Unlike disease alleles, susceptibility alleles in themselves have little predictive power for individual carriers. Their significance lies in what they might reveal (in combination with other factors) about the molecular processes that lead to common diseases. Better understanding of the pathways of disease causation in genetically susceptible people will provide new possibilities for disease treatment and prevention.

Policies on the protection of human subjects frequently fail to distinguish between the study of rare alleles with strong effects and the study of common alleles with weak effects. (For example, see current guidelines from the US Office for Protection from Research Risks3.) Genetic studies of high-risk families or clinical studies of disease alleles with high penetrance require a higher level of protection for participants than population-based studies of common, low-penetrance alleles for which no risk has been established.

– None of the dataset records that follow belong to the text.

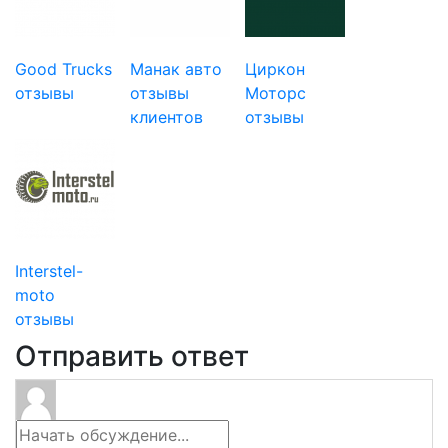
Good Trucks
Манак авто
Циркон
отзывы
отзывы
Моторс
клиентов
отзывы
Interstel-
moto
отзывы
Отправить ответ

The indiscriminate application of more stringent cautions can cause harm. Warnings geared to highly penetrant genes may distract study participants from other, more immediate risks of a study. Another problem is that misplaced warnings may discourage healthy people from participating in studies in which they receive no particular benefit. Although ethicists acknowledge that harsher warnings may decrease research participation, they deem this a reasonable price to pay2. The costs, however, are greater than some ethicists may realize. A reduction in participation rates can damage the scientific validity of epidemiologic studies8.

Informed consent is a moral imperative in human research, but more protection of research subjects is not necessarily better protection. The assumptions of genetic determinism can lead to unreasonable requirements for informed consent. It is a particular challenge in genetic research to calibrate the protection of human subjects to the actual level of risk.